11/06/2024
Şiir; şairin dış dünyadaki herkesi ve her şeyi pek de uzak olmayan bir yerlerde bıraktığı, kendisi ile baş başa kaldığı bir ada. Bağımsız fakat herkesle, her şeyle ilgili ve duyarlılıklarla örülmüş. Sabahattin Yalkın evrensel bilincin farkında, bu ortak bilince ilişkin düşünceler üreten fakat aynı zamanda kişinin birey olma özgürlüğünü önceleyen bir şair. İnsana, maddeler evrenine, soyut olana, varoluşa eğiliyor olanca öze yönelik dikkatiyle. Yaza Yaşaya* Sabahattin Yalkın’ın duyuş ve düşünüş biçimini yansıttığı şiir dışında yazılmış ender eserlerinden birisi. Deneme ve sohbetlerden oluşuyor. Eserde şairin şiire ve şaire ilişkin değerlendirmeleri de bulunmakta. Bu değerlendirmelerden yola çıkarak şairin poetikasıyla ilgili çıkarımlarda bulunulması mümkün olacaktır.

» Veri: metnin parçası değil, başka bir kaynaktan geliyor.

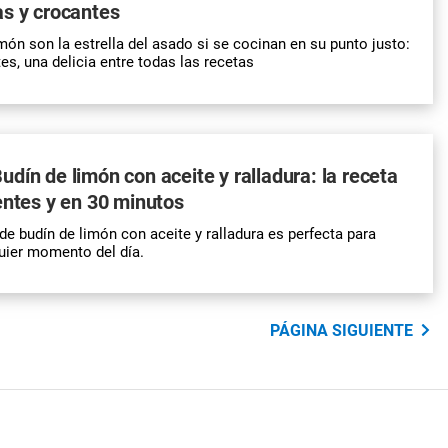
as y crocantes
món son la estrella del asado si se cocinan en su punto justo:
es, una delicia entre todas las recetas
dín de limón con aceite y ralladura: la receta
entes y en 30 minutos
de budín de limón con aceite y ralladura es perfecta para
quier momento del día.
PÁGINA SIGUIENTE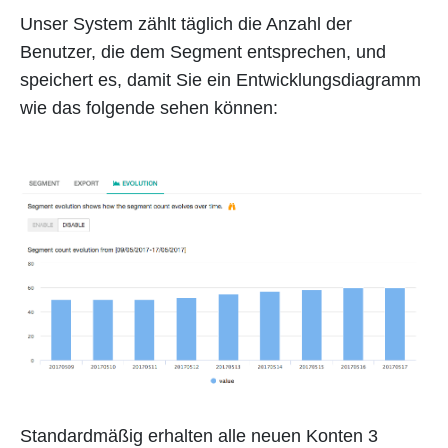
Unser System zählt täglich die Anzahl der
Benutzer, die dem Segment entsprechen, und
speichert es, damit Sie ein Entwicklungsdiagramm
wie das folgende sehen können:
Standardmäßig erhalten alle neuen Konten 3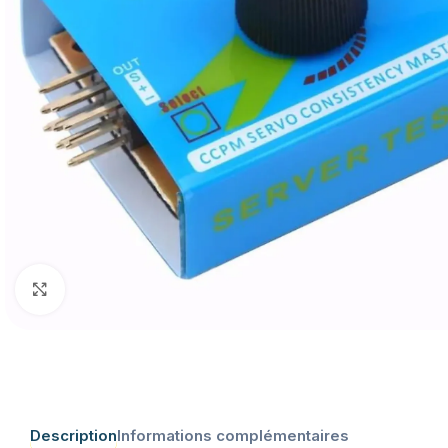
Click to enlarge
Description
Informations complémentaires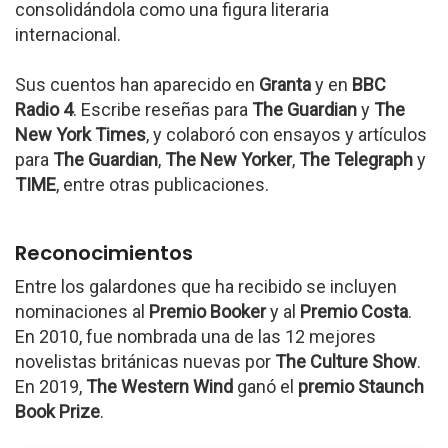
consolidándola como una figura literaria
internacional.
Sus cuentos han aparecido en
Granta
y en
BBC
Radio 4
. Escribe reseñas para
The Guardian
y
The
New York Times
, y colaboró con ensayos y artículos
para
The Guardian
,
The New Yorker
,
The Telegraph
y
TIME
, entre otras publicaciones.
Reconocimientos
Entre los galardones que ha recibido se incluyen
nominaciones al
Premio Booker
y al
Premio Costa
.
En 2010, fue nombrada una de las 12 mejores
novelistas británicas nuevas por
The Culture Show
.
En 2019,
The Western Wind
ganó el
premio Staunch
Book Prize
.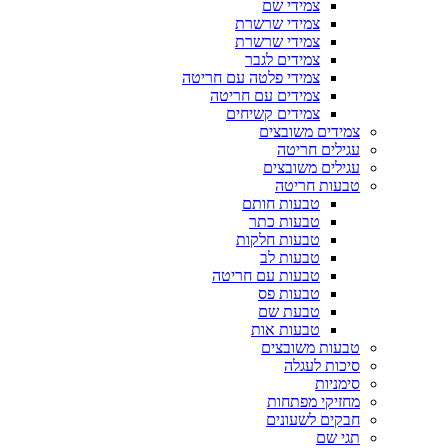
צמידי שם
צמידי שרשרת
צמידי שרשרת
צמידים לגבר
צמידי פלטה עם חריטה
צמידים עם חריטה
צמידים קשיחים
צמידים משובצים
עגילים חריטה
עגילים משובצים
טבעות חריטה
טבעות חותם
טבעות כתר
טבעות חלקות
טבעות לב
טבעות עם חריטה
טבעות פס
טבעת שם
טבעות אות
טבעות משובצים
סיכות לעגלה
סימניות
מחזיקי מפתחות
חבקים לשעונים
תגי שם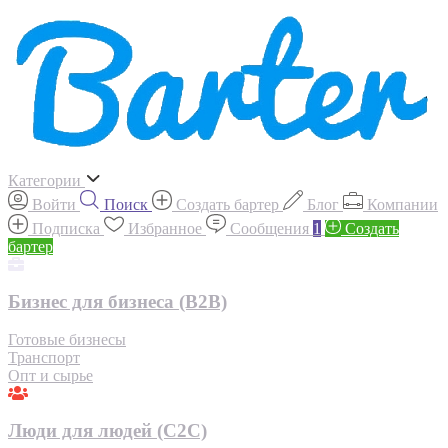
Категории
Войти
Поиск
Создать бартер
Блог
Компании
Подписка
Избранное
Сообщения
1
Создать
бартер
Бизнес для бизнеса (B2B)
Готовые бизнесы
Транспорт
Опт и сырье
Люди для людей (С2С)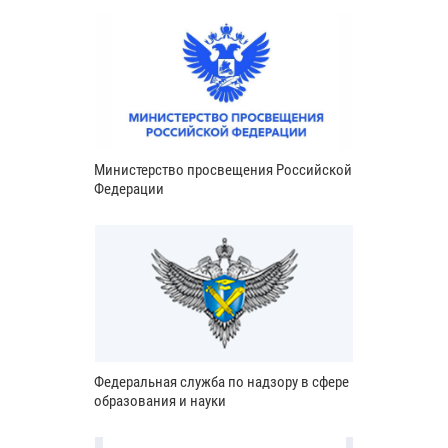
Министерство просвещения Российской
Федерации
Федеральная служба по надзору в сфере
образования и науки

Şiir yazmak kadar; şiir hakkında düşünmek, kafa yormak ve söz etmek de önemlidir. Düşünmeden, hakkında dişe dokunur söz etmeden/ edemeden şiir yazmak karanlıkta el yordamıyla yitiğimizi aramamıza benzer. Bulmak çoğu kez raslantısal değildir, aksine emeğe ve uğraşıya tabidir. “Yaza Yaşaya” biz okuyucularına şiirin tek başına, bir nesne bir kavram, bağımsız bir yapı olmadığını anımsatıyor. Şiir aslında her şeyin toplamıdır. On binlerce yıl öncesinin, on binlerce yıl sonrasının, şimdiki zamanın bileşimidir. Yanı başımızdan evrenin derinliklerine kadar uzamın izdüşümü ve ta kendisidir. Bilmeyen, anlamayan, sezmeyen, görmeyen, duyumsamayan, düşünmeyen hiç kimse özge şiire ulaşamaz.
*Sabahattin Yalkın, Yaza Yaşaya, Damar Yayınları, Ankara, Ekim 2006.